(Data for this task begins)
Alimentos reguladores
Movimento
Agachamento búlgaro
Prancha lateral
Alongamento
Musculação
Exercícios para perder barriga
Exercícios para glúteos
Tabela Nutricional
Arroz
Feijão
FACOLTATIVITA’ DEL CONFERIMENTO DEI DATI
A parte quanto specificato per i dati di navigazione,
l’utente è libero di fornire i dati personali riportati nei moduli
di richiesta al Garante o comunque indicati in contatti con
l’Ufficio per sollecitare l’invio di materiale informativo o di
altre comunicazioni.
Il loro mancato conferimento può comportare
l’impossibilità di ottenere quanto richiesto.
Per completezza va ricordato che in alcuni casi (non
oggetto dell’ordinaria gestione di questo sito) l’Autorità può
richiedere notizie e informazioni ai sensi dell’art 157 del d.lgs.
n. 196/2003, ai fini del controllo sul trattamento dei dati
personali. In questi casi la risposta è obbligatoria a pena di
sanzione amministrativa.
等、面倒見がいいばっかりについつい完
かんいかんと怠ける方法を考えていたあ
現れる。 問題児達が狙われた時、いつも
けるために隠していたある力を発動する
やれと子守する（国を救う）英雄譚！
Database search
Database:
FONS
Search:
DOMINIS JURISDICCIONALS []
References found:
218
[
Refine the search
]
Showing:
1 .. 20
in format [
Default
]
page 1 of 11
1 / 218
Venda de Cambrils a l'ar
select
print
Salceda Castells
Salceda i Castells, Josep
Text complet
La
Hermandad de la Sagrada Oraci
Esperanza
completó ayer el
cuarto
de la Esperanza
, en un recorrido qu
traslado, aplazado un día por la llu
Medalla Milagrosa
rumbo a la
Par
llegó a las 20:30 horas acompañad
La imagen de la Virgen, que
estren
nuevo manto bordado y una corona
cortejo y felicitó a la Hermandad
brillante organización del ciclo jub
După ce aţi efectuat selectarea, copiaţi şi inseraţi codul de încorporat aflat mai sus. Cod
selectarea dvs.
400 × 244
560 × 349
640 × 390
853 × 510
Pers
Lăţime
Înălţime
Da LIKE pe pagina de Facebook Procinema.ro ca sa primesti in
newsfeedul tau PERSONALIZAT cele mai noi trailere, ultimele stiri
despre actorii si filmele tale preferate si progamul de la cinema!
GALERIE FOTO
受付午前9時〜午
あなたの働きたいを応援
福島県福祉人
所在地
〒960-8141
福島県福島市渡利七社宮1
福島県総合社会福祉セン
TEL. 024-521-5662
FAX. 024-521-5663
(Data for this task ends)
§ **What you should do**
The full set of records above is to be printed exactly as it appears.

§ **Answer to this problem**
Alimentos reguladores
Movimento
Agachamento búlgaro
Prancha lateral
Alongamento
Musculação
Exercícios para perder barriga
Exercícios para glúteos
Tabela Nutricional
Arroz
Feijão
FACOLTATIVITA’ DEL CONFERIMENTO DEI DATI
A parte quanto specificato per i dati di navigazione,
l’utente è libero di fornire i dati personali riportati nei moduli
di richiesta al Garante o comunque indicati in contatti con
l’Ufficio per sollecitare l’invio di materiale informativo o di
altre comunicazioni.
Il loro mancato conferimento può comportare
l’impossibilità di ottenere quanto richiesto.
Per completezza va ricordato che in alcuni casi (non
oggetto dell’ordinaria gestione di questo sito) l’Autorità può
richiedere notizie e informazioni ai sensi dell’art 157 del d.lgs.
n. 196/2003, ai fini del controllo sul trattamento dei dati
personali. In questi casi la risposta è obbligatoria a pena di
sanzione amministrativa.
等、面倒見がいいばっかりについつい完
かんいかんと怠ける方法を考えていたあ
現れる。 問題児達が狙われた時、いつも
けるために隠していたある力を発動する
やれと子守する（国を救う）英雄譚！
Database search
Database:
FONS
Search:
DOMINIS JURISDICCIONALS []
References found:
218
[
Refine the search
]
Showing:
1 .. 20
in format [
Default
]
page 1 of 11
1 / 218
Venda de Cambrils a l'ar
select
print
Salceda Castells
Salceda i Castells, Josep
Text complet
La
Hermandad de la Sagrada Oraci
Esperanza
completó ayer el
cuarto
de la Esperanza
, en un recorrido qu
traslado, aplazado un día por la llu
Medalla Milagrosa
rumbo a la
Par
llegó a las 20:30 horas acompañad
La imagen de la Virgen, que
estren
nuevo manto bordado y una corona
cortejo y felicitó a la Hermandad
brillante organización del ciclo jub
După ce aţi efectuat selectarea, copiaţi şi inseraţi codul de încorporat aflat mai sus. Cod
selectarea dvs.
400 × 244
560 × 349
640 × 390
853 × 510
Pers
Lăţime
Înălţime
Da LIKE pe pagina de Facebook Procinema.ro ca sa primesti in
newsfeedul tau PERSONALIZAT cele mai noi trailere, ultimele stiri
despre actorii si filmele tale preferate si progamul de la cinema!
GALERIE FOTO
受付午前9時〜午
あなたの働きたいを応援
福島県福祉人
所在地
〒960-8141
福島県福島市渡利七社宮1
福島県総合社会福祉セン
TEL. 024-521-5662
FAX. 024-521-5663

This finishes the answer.